The present disclosure relates generally to regional oximetry and, more particularly, to ensemble averaging of pulses in a detected waveform from a regional oximeter.
This section is intended to introduce the reader to various aspects of art that may be related to various aspects of the present disclosure, which are described and/or claimed below. This discussion is believed to be helpful in providing the reader with background information to facilitate a better understanding of the various aspects of the present disclosure. Accordingly, it should be understood that these statements are to be read in this light, and not as admissions of prior art.

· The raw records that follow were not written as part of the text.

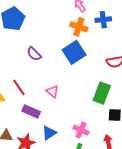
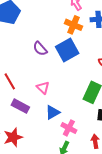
purple semicircle: (34, 54) -> (40, 49), moved
blue triangle: (49, 133) -> (53, 112), moved

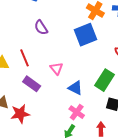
purple semicircle: (40, 49) -> (41, 28), moved
blue triangle: (53, 112) -> (75, 88), moved, turned 49

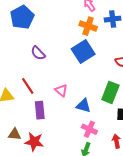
purple rectangle: (32, 84) -> (40, 110), turned 60
red star: (20, 114) -> (34, 142), turned 30

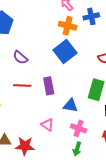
red line: (28, 86) -> (22, 86), moved, turned -48
pink triangle: (61, 90) -> (47, 125), moved
purple rectangle: (40, 110) -> (49, 86), moved

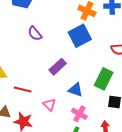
red line: (22, 86) -> (23, 90), moved
purple rectangle: (49, 86) -> (58, 67), turned 48

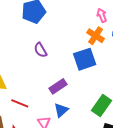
blue triangle: (76, 90) -> (61, 110), moved, turned 49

In the field of medicine, medical practitioners often desire to monitor certain physiological characteristics of their patients. Accordingly, a wide variety of devices have been developed for monitoring physiological characteristics. Such devices provide doctors and other healthcare personnel with the information they need to provide healthcare for their patients. As a result, such monitoring devices have become an indispensable part of modern medicine. One technique for monitoring certain physiological characteristics of a patient is commonly referred to as regional oximetry, and the devices built based upon regional oximetry techniques are commonly referred to as regional oximeters.

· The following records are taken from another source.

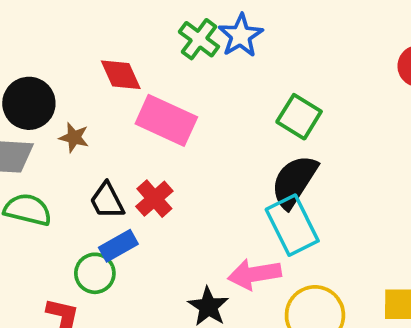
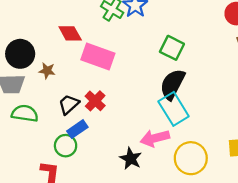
black trapezoid: (107, 201) -> (69, 104), turned 80

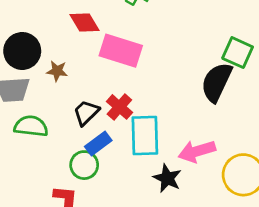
green square: (172, 48) -> (238, 53), moved
cyan rectangle: (174, 109) -> (145, 135), moved, turned 32

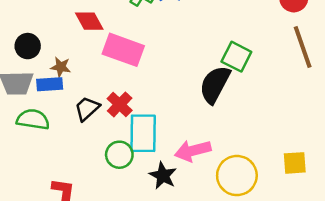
black circle: (22, 51) -> (28, 46), size x0.7
blue rectangle: (98, 143) -> (50, 84), moved, turned 30
green circle: (84, 165) -> (119, 155), moved

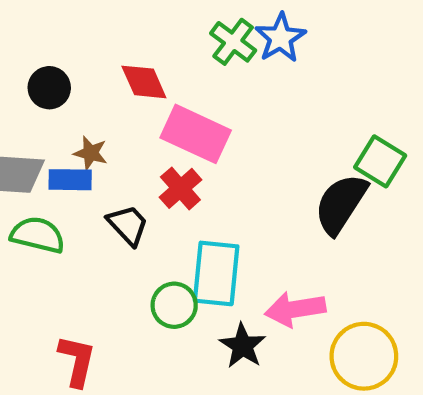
black circle: (28, 46) -> (49, 88), moved
red cross: (120, 104) -> (180, 188), moved
black trapezoid: (87, 109) -> (128, 225), turned 84

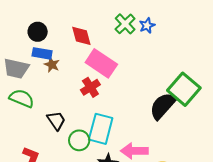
blue star: (280, 38) -> (147, 25), size x0.7
green square: (380, 161) -> (184, 89), size x1.4
blue rectangle: (70, 180) -> (42, 53), moved
black trapezoid: (128, 225) -> (56, 121), moved

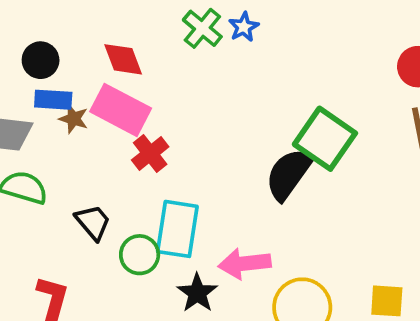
pink rectangle: (101, 63) -> (121, 110), moved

A regional oximeter is typically used to measure various physiological characteristics, such as the blood oxygen saturation within the venous, arterial, and capillary systems within a region of a patient. Measurement of these characteristics has been accomplished by use of a non-invasive sensor that passes light through a portion of a patient's blood perfused tissue and photo-electrically senses the absorption and scattering of light in such tissue. For example, a regional oximetry sensor may include one or more emitters that emit one or more wavelengths of light and two or more detectors that photo-electrically sense the absorption and/or scattering of the light after passage through a region of the patient's tissue. During operation, a regional oximeter typically compares the relative intensities of light received at the two or more detectors to determine a regional oxygen saturation (rSO2) value that corresponds to the blood oxygen saturation within the venous, arterial, and capillary systems of the region of the patient's tissue.

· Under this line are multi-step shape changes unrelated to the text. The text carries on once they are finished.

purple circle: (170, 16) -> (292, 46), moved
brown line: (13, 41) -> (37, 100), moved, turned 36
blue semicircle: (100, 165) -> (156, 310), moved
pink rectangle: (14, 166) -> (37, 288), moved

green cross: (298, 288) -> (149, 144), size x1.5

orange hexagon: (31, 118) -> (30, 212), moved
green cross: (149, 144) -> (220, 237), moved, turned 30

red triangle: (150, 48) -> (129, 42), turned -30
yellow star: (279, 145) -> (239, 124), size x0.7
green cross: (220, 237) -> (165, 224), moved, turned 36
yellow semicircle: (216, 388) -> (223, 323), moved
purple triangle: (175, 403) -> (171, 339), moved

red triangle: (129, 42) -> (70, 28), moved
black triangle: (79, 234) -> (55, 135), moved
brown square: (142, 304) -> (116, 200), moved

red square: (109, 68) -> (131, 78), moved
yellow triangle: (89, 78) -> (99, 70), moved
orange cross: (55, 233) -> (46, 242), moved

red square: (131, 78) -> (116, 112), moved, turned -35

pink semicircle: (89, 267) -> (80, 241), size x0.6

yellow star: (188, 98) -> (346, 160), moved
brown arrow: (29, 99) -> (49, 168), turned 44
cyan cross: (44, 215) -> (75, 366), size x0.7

Because the regional oximetry sensor detects light that has passed through the venous, arterial, and capillary systems of the region of the patient's tissue, the signal from the regional oximetry sensor (e.g., a photo-plethysmographic (PPG) signal) may include arterial pulses and venous pulses. Arterial pulses are caused by an increased volume of arterial blood ejected from the heart and may be used to determine arterial oxygen saturation. Venous pulses are caused by the return flow of venous blood to the heart and may be used to determine venous oxygen saturation. However, it may be difficult to identify the arterial and venous pulses in the PPG signal due to the placement of the regional oximetry sensor on the body (e.g., a location with a weak arterial pulse, such as the forehead) and the emitter-detector spacing of the regional oximetry sensor. Consequently, it may be difficult to separately determine arterial oxygen saturation and venous oxygen saturation using a regional oximetry sensor.